Background: There is currently no formal consensus on the administration of adjuvant chemotherapy to stage I lung squamous cell carcinoma (LUSC) patients despite the poor prognosis. The side effects of adjuvant chemotherapy need to be balanced against the risk of tumour recurrence. Prognostic markers are thus needed to identify those at higher risks and recommend individualised treatment regimens.
Methods: Clinical and sequencing data of stage I patients were retrieved from the Lung Squamous Cell Carcinoma project of the Cancer Genome Atlas (TCGA) and three tissue microarray datasets. In a novel K-resample gene selection algorithm, gene-wise Cox proportional hazard regressions were repeated for 50 iterations with random resamples from the TCGA training dataset. The top 200 genes with the best predictive power for survival were chosen to undergo an L1-penalised Cox regression for further gene selection.
Results: A total of 602 samples of LUSC were included, of which 42.2% came from female patients, 45.3% were stage IA cancer. From an initial pool of 11,212 genes in the TCGA training dataset, a final set of 12 genes were selected to construct the multivariate Cox prognostic model. Among the 12 selected genes, 5 genes, STAU1, ADGRF1, ATF7IP2, MALL and KRT23, were adverse prognostic factors for patients, while seven genes, NDUFB1, CNPY2, ZNF394, PIN4, FZD8, NBPF26 and EPYC, were positive prognostic factors. An equation for risk score was thus constructed from the final multivariate Cox model. The model performance was tested in the sequestered TCGA testing dataset and validated in external tissue microarray datasets (GSE4573, GSE31210 and GSE50081), demonstrating its efficacy in stratifying patients into high- and low-risk groups with significant survival difference both in the whole set (including stage IA and IB) and in the stage IA only subgroup of each set.
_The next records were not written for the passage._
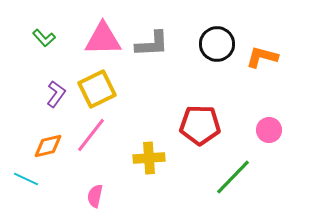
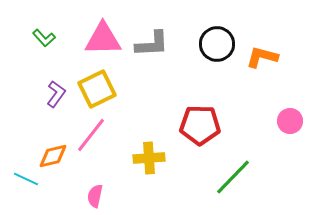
pink circle: moved 21 px right, 9 px up
orange diamond: moved 5 px right, 10 px down
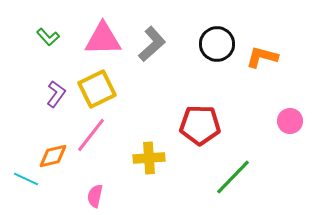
green L-shape: moved 4 px right, 1 px up
gray L-shape: rotated 39 degrees counterclockwise
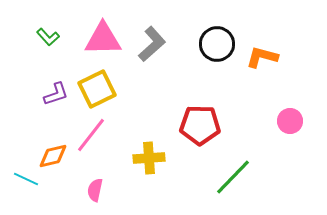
purple L-shape: rotated 36 degrees clockwise
pink semicircle: moved 6 px up
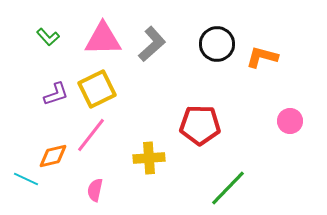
green line: moved 5 px left, 11 px down
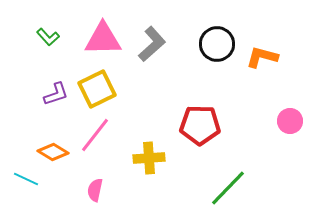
pink line: moved 4 px right
orange diamond: moved 4 px up; rotated 44 degrees clockwise
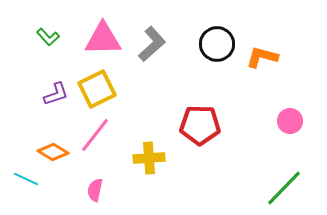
green line: moved 56 px right
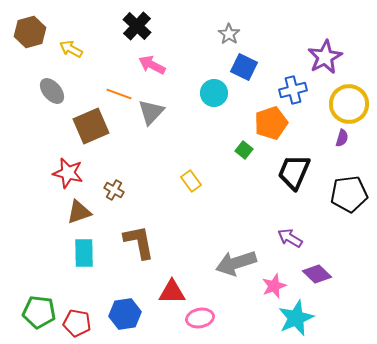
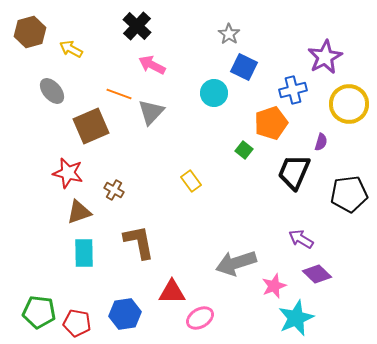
purple semicircle: moved 21 px left, 4 px down
purple arrow: moved 11 px right, 1 px down
pink ellipse: rotated 20 degrees counterclockwise
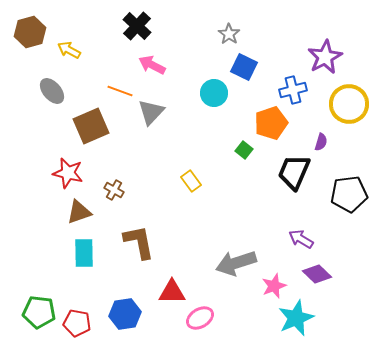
yellow arrow: moved 2 px left, 1 px down
orange line: moved 1 px right, 3 px up
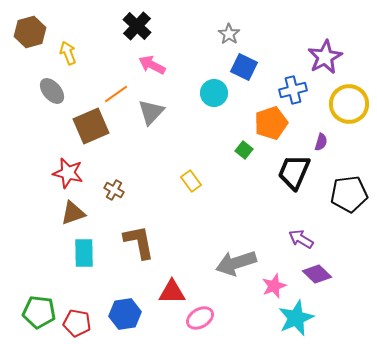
yellow arrow: moved 1 px left, 3 px down; rotated 40 degrees clockwise
orange line: moved 4 px left, 3 px down; rotated 55 degrees counterclockwise
brown triangle: moved 6 px left, 1 px down
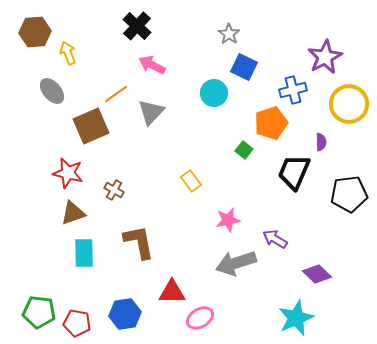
brown hexagon: moved 5 px right; rotated 12 degrees clockwise
purple semicircle: rotated 18 degrees counterclockwise
purple arrow: moved 26 px left
pink star: moved 46 px left, 66 px up; rotated 10 degrees clockwise
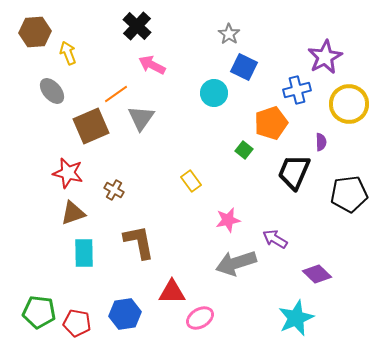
blue cross: moved 4 px right
gray triangle: moved 10 px left, 6 px down; rotated 8 degrees counterclockwise
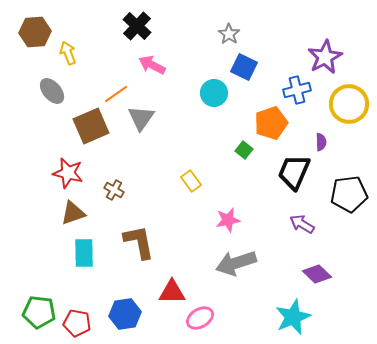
purple arrow: moved 27 px right, 15 px up
cyan star: moved 3 px left, 1 px up
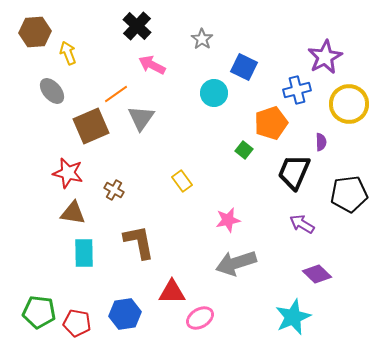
gray star: moved 27 px left, 5 px down
yellow rectangle: moved 9 px left
brown triangle: rotated 28 degrees clockwise
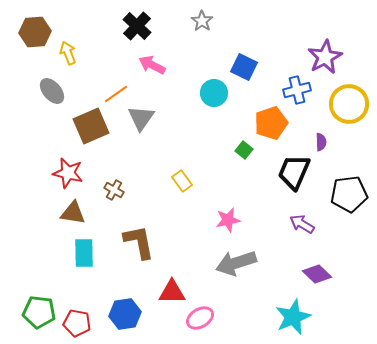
gray star: moved 18 px up
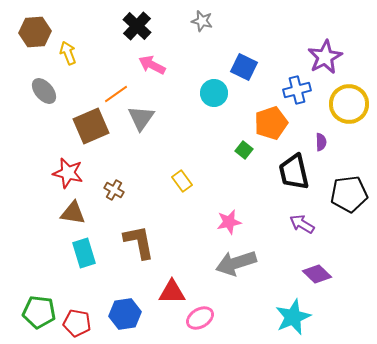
gray star: rotated 20 degrees counterclockwise
gray ellipse: moved 8 px left
black trapezoid: rotated 36 degrees counterclockwise
pink star: moved 1 px right, 2 px down
cyan rectangle: rotated 16 degrees counterclockwise
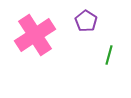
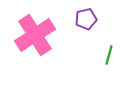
purple pentagon: moved 2 px up; rotated 25 degrees clockwise
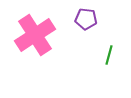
purple pentagon: rotated 20 degrees clockwise
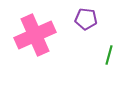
pink cross: rotated 9 degrees clockwise
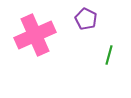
purple pentagon: rotated 20 degrees clockwise
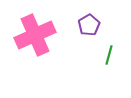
purple pentagon: moved 3 px right, 6 px down; rotated 15 degrees clockwise
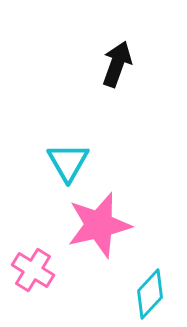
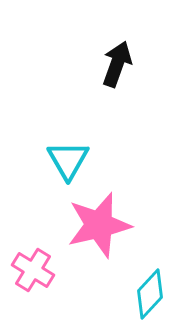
cyan triangle: moved 2 px up
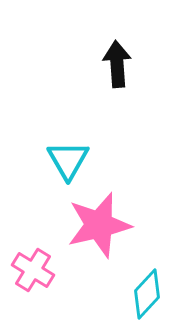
black arrow: rotated 24 degrees counterclockwise
cyan diamond: moved 3 px left
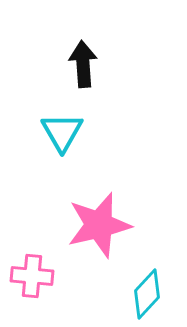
black arrow: moved 34 px left
cyan triangle: moved 6 px left, 28 px up
pink cross: moved 1 px left, 6 px down; rotated 27 degrees counterclockwise
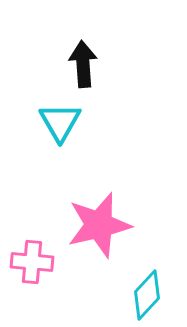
cyan triangle: moved 2 px left, 10 px up
pink cross: moved 14 px up
cyan diamond: moved 1 px down
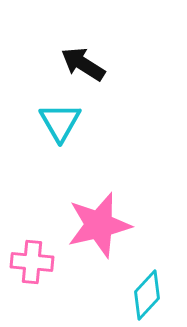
black arrow: rotated 54 degrees counterclockwise
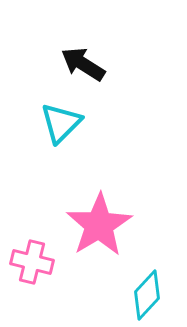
cyan triangle: moved 1 px right, 1 px down; rotated 15 degrees clockwise
pink star: rotated 18 degrees counterclockwise
pink cross: rotated 9 degrees clockwise
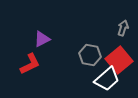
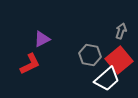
gray arrow: moved 2 px left, 3 px down
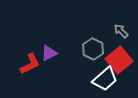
gray arrow: rotated 63 degrees counterclockwise
purple triangle: moved 7 px right, 14 px down
gray hexagon: moved 3 px right, 6 px up; rotated 15 degrees clockwise
white trapezoid: moved 2 px left
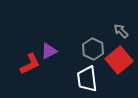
purple triangle: moved 2 px up
white trapezoid: moved 18 px left; rotated 124 degrees clockwise
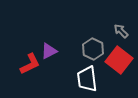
red square: rotated 12 degrees counterclockwise
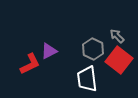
gray arrow: moved 4 px left, 5 px down
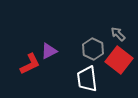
gray arrow: moved 1 px right, 2 px up
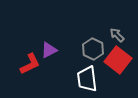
gray arrow: moved 1 px left, 1 px down
purple triangle: moved 1 px up
red square: moved 1 px left
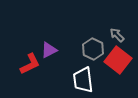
white trapezoid: moved 4 px left, 1 px down
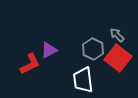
red square: moved 2 px up
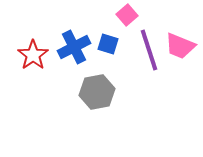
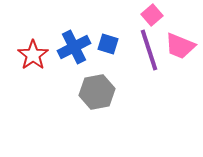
pink square: moved 25 px right
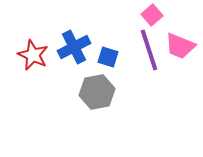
blue square: moved 13 px down
red star: rotated 12 degrees counterclockwise
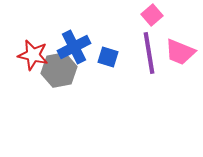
pink trapezoid: moved 6 px down
purple line: moved 3 px down; rotated 9 degrees clockwise
red star: rotated 12 degrees counterclockwise
gray hexagon: moved 38 px left, 22 px up
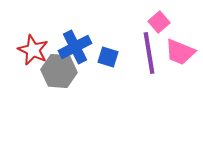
pink square: moved 7 px right, 7 px down
blue cross: moved 1 px right
red star: moved 5 px up; rotated 12 degrees clockwise
gray hexagon: moved 1 px down; rotated 16 degrees clockwise
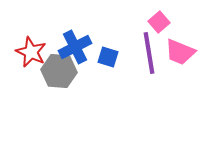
red star: moved 2 px left, 2 px down
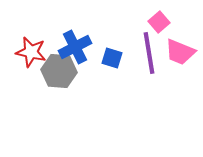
red star: rotated 12 degrees counterclockwise
blue square: moved 4 px right, 1 px down
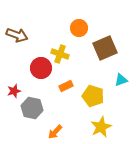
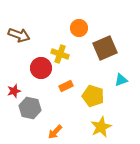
brown arrow: moved 2 px right
gray hexagon: moved 2 px left
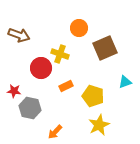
cyan triangle: moved 4 px right, 2 px down
red star: rotated 24 degrees clockwise
yellow star: moved 2 px left, 2 px up
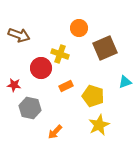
red star: moved 6 px up
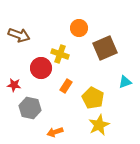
orange rectangle: rotated 32 degrees counterclockwise
yellow pentagon: moved 2 px down; rotated 10 degrees clockwise
orange arrow: rotated 28 degrees clockwise
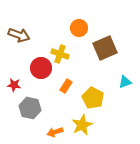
yellow star: moved 17 px left
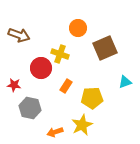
orange circle: moved 1 px left
yellow pentagon: moved 1 px left; rotated 30 degrees counterclockwise
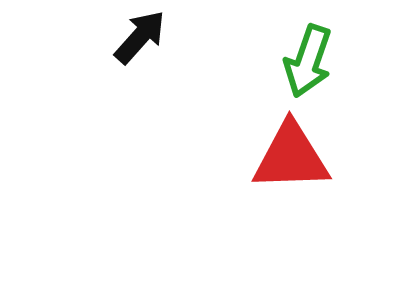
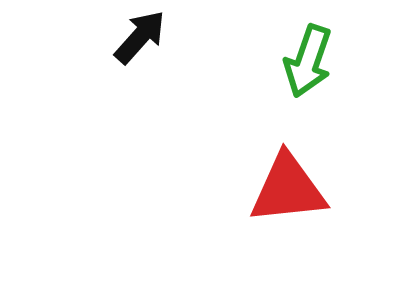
red triangle: moved 3 px left, 32 px down; rotated 4 degrees counterclockwise
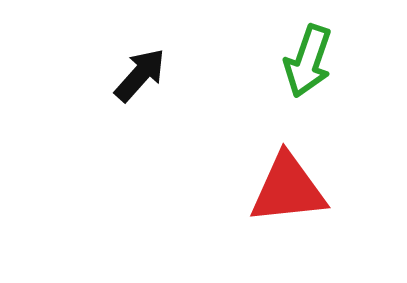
black arrow: moved 38 px down
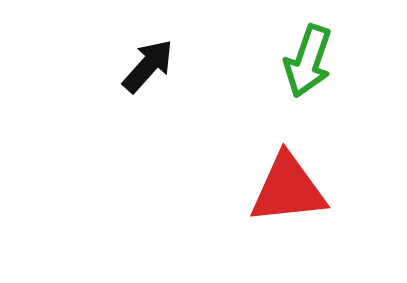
black arrow: moved 8 px right, 9 px up
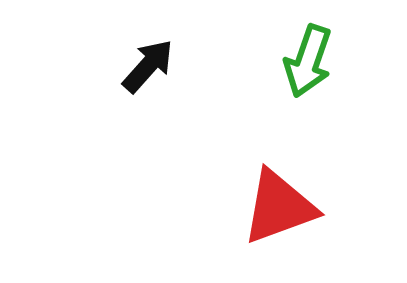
red triangle: moved 9 px left, 18 px down; rotated 14 degrees counterclockwise
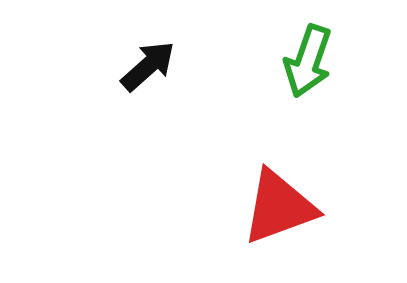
black arrow: rotated 6 degrees clockwise
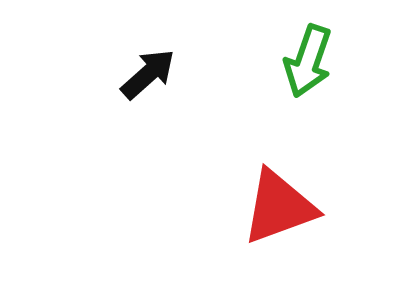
black arrow: moved 8 px down
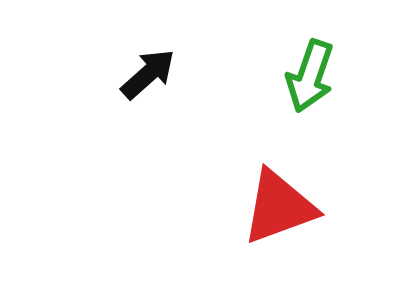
green arrow: moved 2 px right, 15 px down
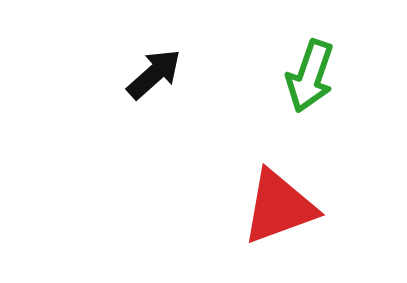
black arrow: moved 6 px right
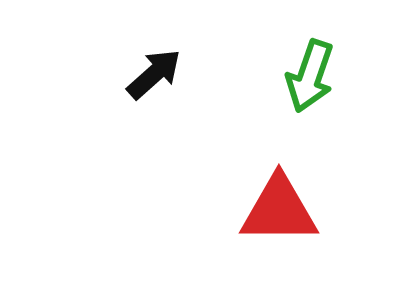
red triangle: moved 3 px down; rotated 20 degrees clockwise
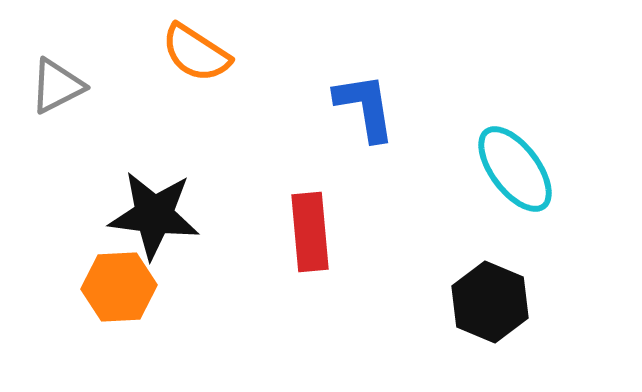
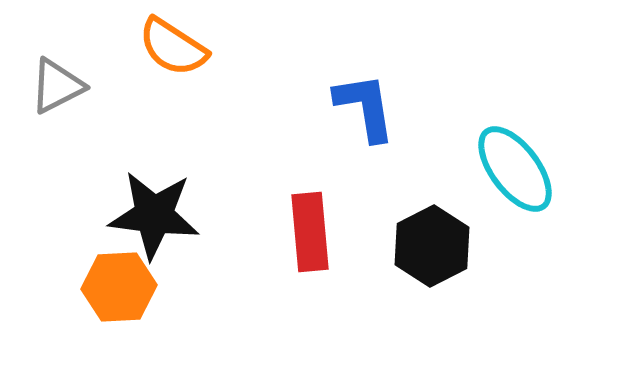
orange semicircle: moved 23 px left, 6 px up
black hexagon: moved 58 px left, 56 px up; rotated 10 degrees clockwise
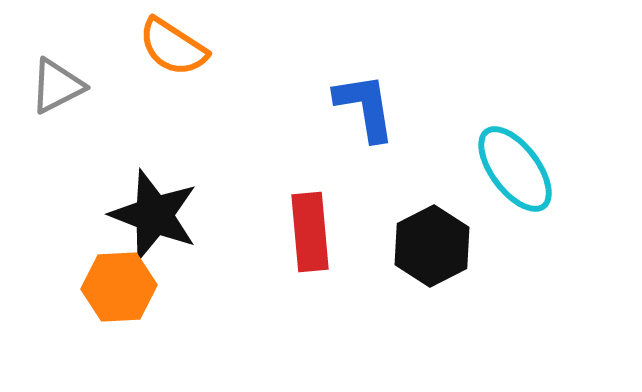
black star: rotated 14 degrees clockwise
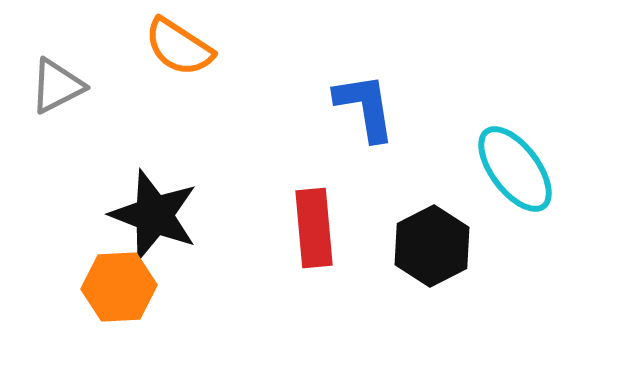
orange semicircle: moved 6 px right
red rectangle: moved 4 px right, 4 px up
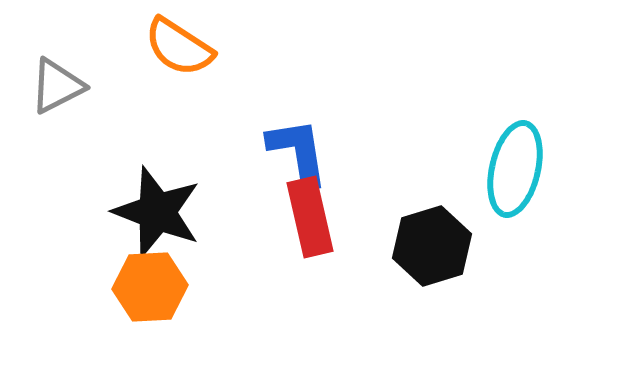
blue L-shape: moved 67 px left, 45 px down
cyan ellipse: rotated 50 degrees clockwise
black star: moved 3 px right, 3 px up
red rectangle: moved 4 px left, 11 px up; rotated 8 degrees counterclockwise
black hexagon: rotated 10 degrees clockwise
orange hexagon: moved 31 px right
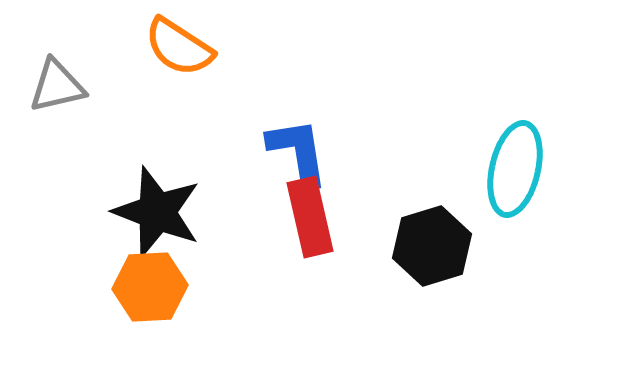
gray triangle: rotated 14 degrees clockwise
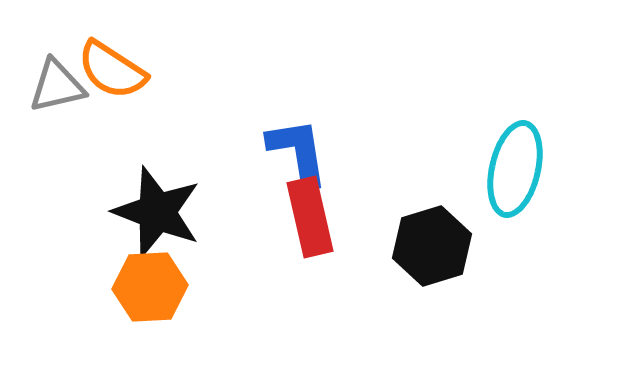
orange semicircle: moved 67 px left, 23 px down
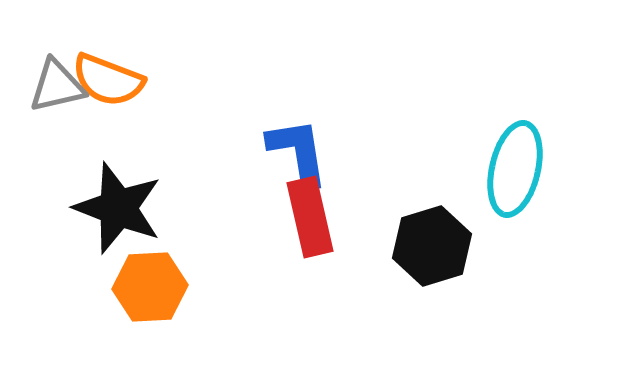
orange semicircle: moved 4 px left, 10 px down; rotated 12 degrees counterclockwise
black star: moved 39 px left, 4 px up
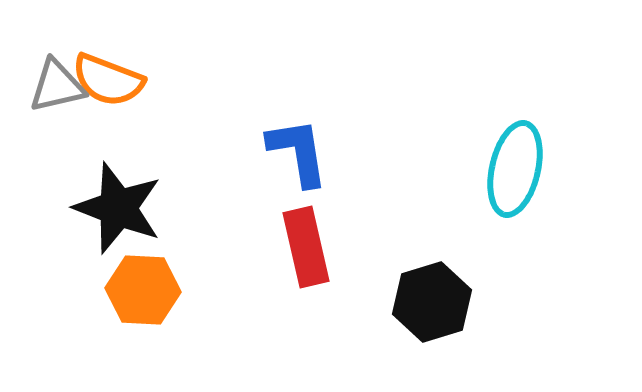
red rectangle: moved 4 px left, 30 px down
black hexagon: moved 56 px down
orange hexagon: moved 7 px left, 3 px down; rotated 6 degrees clockwise
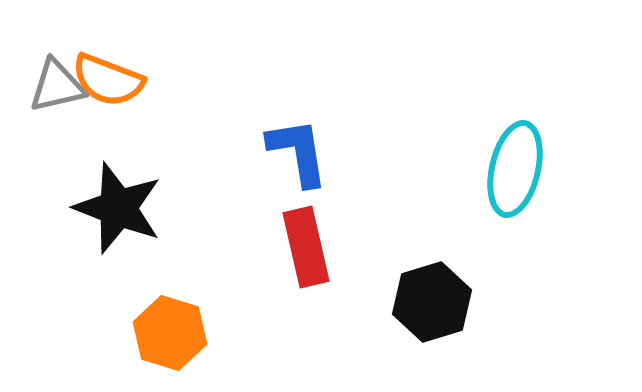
orange hexagon: moved 27 px right, 43 px down; rotated 14 degrees clockwise
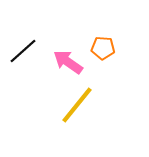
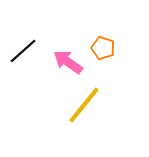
orange pentagon: rotated 15 degrees clockwise
yellow line: moved 7 px right
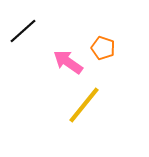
black line: moved 20 px up
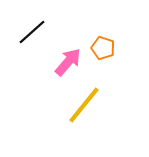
black line: moved 9 px right, 1 px down
pink arrow: rotated 96 degrees clockwise
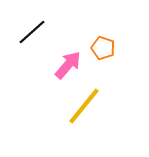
pink arrow: moved 3 px down
yellow line: moved 1 px down
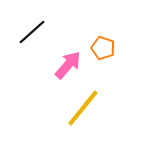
yellow line: moved 1 px left, 2 px down
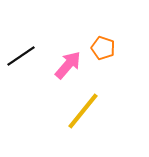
black line: moved 11 px left, 24 px down; rotated 8 degrees clockwise
yellow line: moved 3 px down
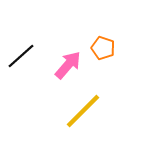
black line: rotated 8 degrees counterclockwise
yellow line: rotated 6 degrees clockwise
The prognostic power remains significant after adjusting for standard clinical factors. When benchmarked against other prominent gene-signature based prognostic models, the model outperformed the rest in the TCGA testing dataset and in predicting long-term risk at eight years in all three validation datasets.
Conclusion: The 12-gene prognostic model may serve as a useful complementary clinical risk-stratification tool for stage I and especially stage IA lung squamous cell carcinoma patients to guide clinical decision making.
Keywords: Gene signature; Lung squamous cell carcinoma; Prognostic model; Risk stratification.
© 2021. Federación de Sociedades Españolas de Oncología (FESEO).